The government payments (i.e. hand-outs) to people will help some, but it will inevitably miss a share of the people who will need help. It will, most likely, not help the illegal immigrants who don't report income to any government agency, or at least not directly. I recognize that at least in part that's the nature of deciding to be an illegal, you aren't on anyone's radar in quite the same way as a legal resident, but it still has important ramifications to public health as well as humanitarian concerns. These people will be forced to continue working at whatever jobs are providing them income, (if their clients can still pay), regardless of whether it is "essential" to the public health project or not - it is essential to THEM. Another (small) item: labs and medical systems all over the world are smack in the middle of long-range testing of of thousands of trials of various sorts - trials that are not essential right now - but if you shut down operations on them, the entire body of data (and the funding that paid for that info) will go down the tubes. The same concept can apply to construction projects: stopping mid-stream might put the half-made building at risk. Maybe there is a straightforward method of determining (on a broad basis) what can be shut down without undue damage to the rest of "the system" but I doubt anyone knows what it is.
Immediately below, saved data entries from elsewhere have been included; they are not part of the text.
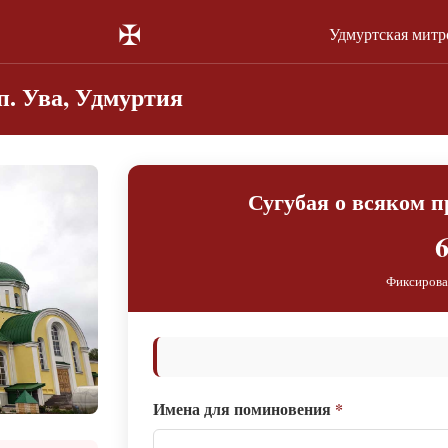
✠
Удмуртская митр
. Ува, Удмуртия
Сугубая о всяком 
6
Фиксирова
Имена для поминовения
*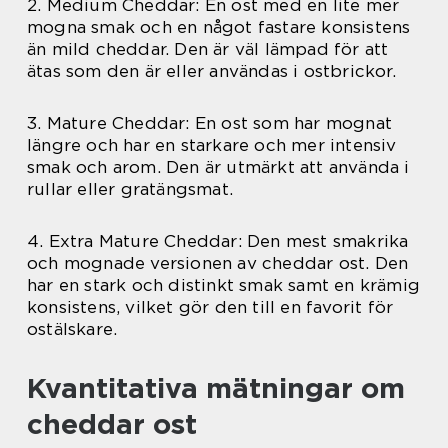
2. Medium Cheddar: En ost med en lite mer
mogna smak och en något fastare konsistens
än mild cheddar. Den är väl lämpad för att
ätas som den är eller användas i ostbrickor.
3. Mature Cheddar: En ost som har mognat
längre och har en starkare och mer intensiv
smak och arom. Den är utmärkt att använda i
rullar eller gratängsmat.
4. Extra Mature Cheddar: Den mest smakrika
och mognade versionen av cheddar ost. Den
har en stark och distinkt smak samt en krämig
konsistens, vilket gör den till en favorit för
ostälskare.
Kvantitativa mätningar om
cheddar ost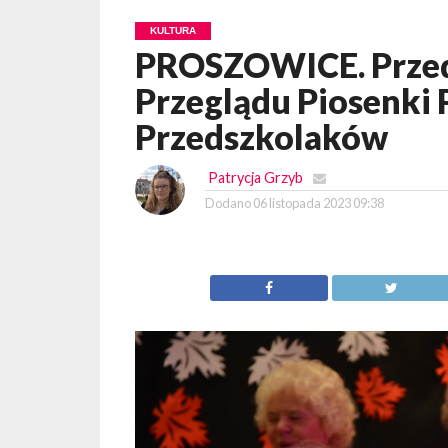
KULTURA
PROSZOWICE. Przed
Przeglądu Piosenki 
Przedszkolaków
Patrycja Grzyb
Dodano
06 listopada 2023 09:38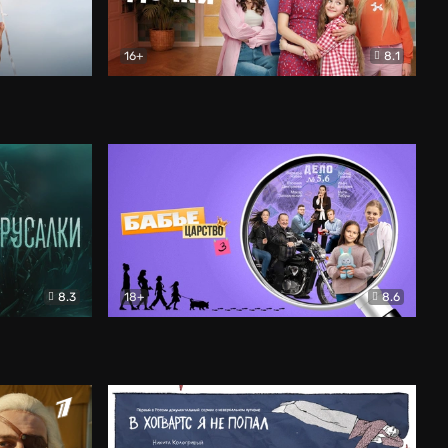
16+
8.1
льный
Папины дочки. Новые
Комедия
8.3
18+
8.6
Бабье царство
Детектив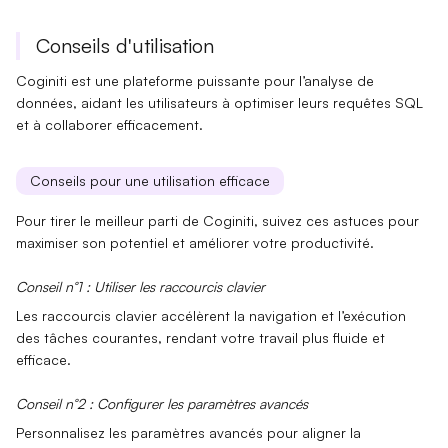
Conseils d'utilisation
Coginiti est une plateforme puissante pour l’analyse de
données, aidant les utilisateurs à optimiser leurs requêtes SQL
et à collaborer efficacement.
Conseils pour une utilisation efficace
Pour tirer le meilleur parti de Coginiti, suivez ces astuces pour
maximiser son potentiel et améliorer votre productivité.
Conseil n°1 : Utiliser les raccourcis clavier
Les
raccourcis clavier
accélèrent la navigation et l’exécution
des tâches courantes, rendant votre travail plus fluide et
efficace.
Conseil n°2 : Configurer les paramètres avancés
Personnalisez les
paramètres avancés
pour aligner la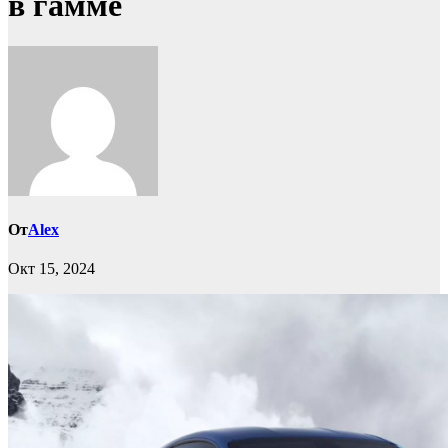
в гамме
От
Alex
Окт 15, 2024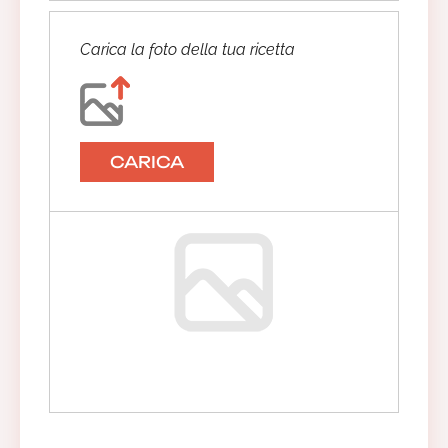
Carica la foto della tua ricetta
CARICA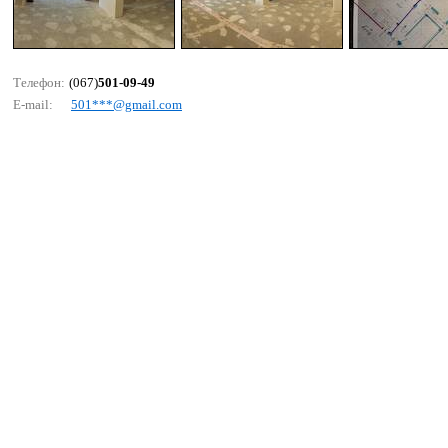
Телефон:
(067)
501-09-49
E-mail:
501***@gmаil.соm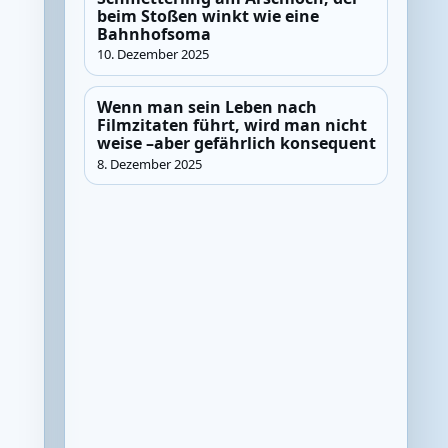
beim Stoßen winkt wie eine
Bahnhofsoma
10. Dezember 2025
Wenn man sein Leben nach
Filmzitaten führt, wird man nicht
weise –aber gefährlich konsequent
8. Dezember 2025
I am of two minds about the efforts of the authorities: on the one hand, they have a responsibility to take measures that are necessary for public health; on the other hand, they are operating somewhat in a vacuum in terms of what, precisely, is most needed for public health. Effectively, we don't know how best to balance the needs of an ongoing economy and quelling the outbreak, because it's too complex to know for sure. If we are lucky, people at the top have engaged in lot of "war gaming" sessions on epidemics to practice the decision-making processes to figure out what definitely doesn't work (even if they didn't figure out what actually works). But most likely, only a handful of governors have done so. Maybe more of their health officials have done so, but then those governors have to trust in those health officials' ideas - but more likely than not, in most states, nobody bothered to tie in gaming sessions of the health offices together with the offices most tied to the engines of the economy. So in a lot of places there is a very good chance that the people who need to make those balancing decisions are lacking essential knowledge about the downstream effects of this or that option. Tie this in with the fact that in our federal system, the primary authority to regulate health matters is not federal but state, and you have some interestingly different results from state to state.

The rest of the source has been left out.